Fearing his friend had slipped a gear, Cobb touched Marc on the shoulder. “I think ya oughta let it go, Major. We done our damnedest.”
Marc wriggled the door handle. The scarlet door swung open.
Mrs. Burgess was sitting in the near-dark in her customary easy chair. The air in the parlour was heavy and stale, but she appeared to take no notice of it, nor of Marc when he sat down across from her.
“Mrs. Burgess?”
She did not look up or reply, but her slumping posture and gray pallor told Marc that here was a woman on the verge of collapse.
“Please leave me alone.” The voice was hollow and without emotion despite the plea.
“I can’t do that,” Marc said. “There are important matters that you and I must discuss, however badly you feel.”
No response.
“Where are your girls?”
“Sarah’s dead.”
“I mean Carrie and Molly and Frieda.”
“I sent them away.”
“For good?”
“They’ll be fine.”
“You’re closing up shop?”
“Ruined,” she mumbled. “All ruined.”
“Cobb, would you bring Mrs. Burgess a glass of brandy from the sideboard?”
Cobb poured a generous glass from a decanter and brought it over. Marc put it into Mrs. Burgess’s hands, noticing how icy cold they were, and helped raise the glass towards her lips. To his relief she drank a mouthful, coughed, then drank another.
Cobb and Marc sat waiting. After what seemed an eternity and with a clock ticking nearby as a reminder of the eight o’clock deadline, Mrs.

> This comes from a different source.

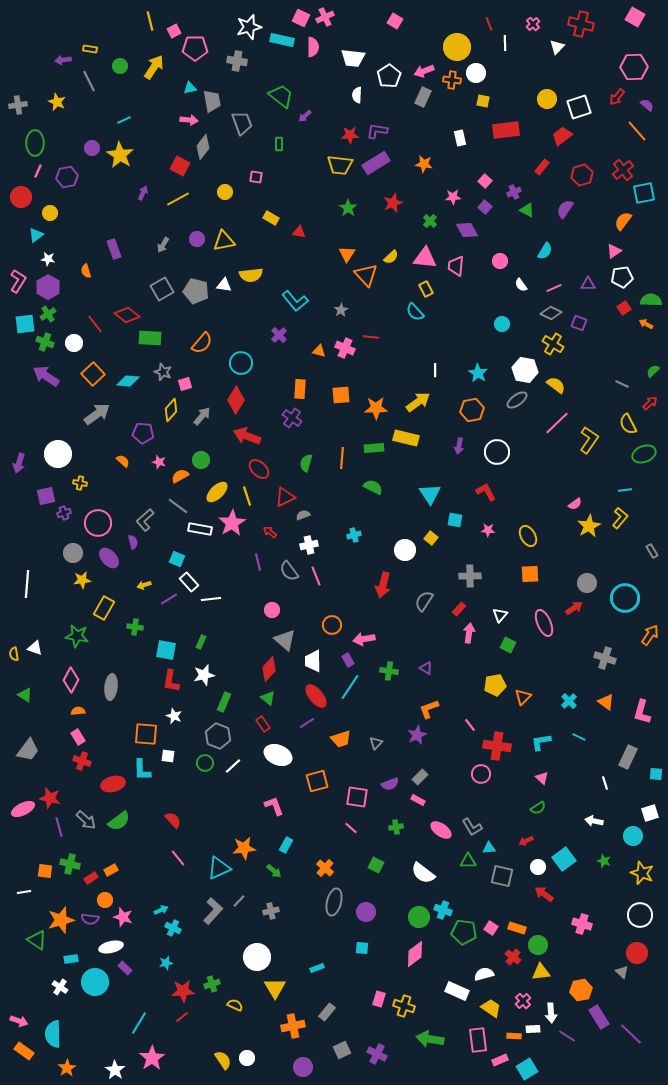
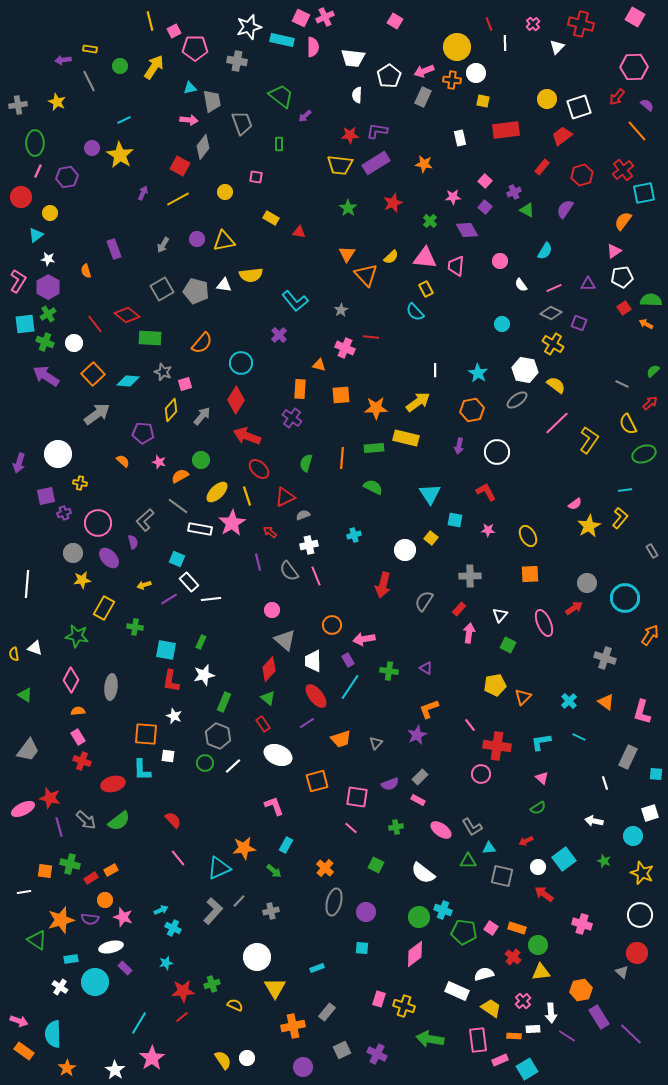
orange triangle at (319, 351): moved 14 px down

Burgess looked up and let them feast upon the devastation of her face.
“You loved Sarah,” Marc began. “So I need to know why you killed her.”
“Why do we do anything?” she replied.
“I’m going to describe what I think happened on Monday last, then I want you to tell me where I’m wrong, if I am. Do you understand?”
“I’m not deaf and dumb,” she said with an echo of her former aplomb.
“I’ll begin with events you may not know about. Out at the governor’s gala on Monday evening, one of your regular gentleman customers-”
“Callers.”
“Callers-got a young man drunk.”
“The pale gentleman.”
“Yes, who happened to be Lord Durham’s nephew.”
“A toff’s toff.”
Cobb ahemed loudly but was ignored.
“This so-called gentleman got young Handford Ellice drunk and drove him from Spadina to Hospital Street, then guided him here. Using the coded knock, he got you to open the door even though you were shutting down for the night. He pushed the lad inside and ran off. However, I’m certain that you knew who it was.”